● Work task
Retype all the entries word for word, but omit the pictures.

(Page-level text extractions)
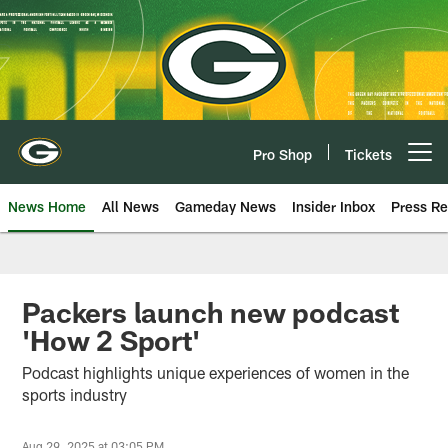
Skip
to
main
content
Pro Shop
Tickets
Open menu button
News Home
All News
Gameday News
Insider Inbox
Press Re
Packers launch new podcast
'How 2 Sport'
Podcast highlights unique experiences of women in the
sports industry
Aug 29, 2025 at 03:05 PM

● Expected output
Skip
to
main
content
Pro Shop
Tickets
Open menu button
News Home
All News
Gameday News
Insider Inbox
Press Re
Packers launch new podcast
'How 2 Sport'
Podcast highlights unique experiences of women in the
sports industry
Aug 29, 2025 at 03:05 PM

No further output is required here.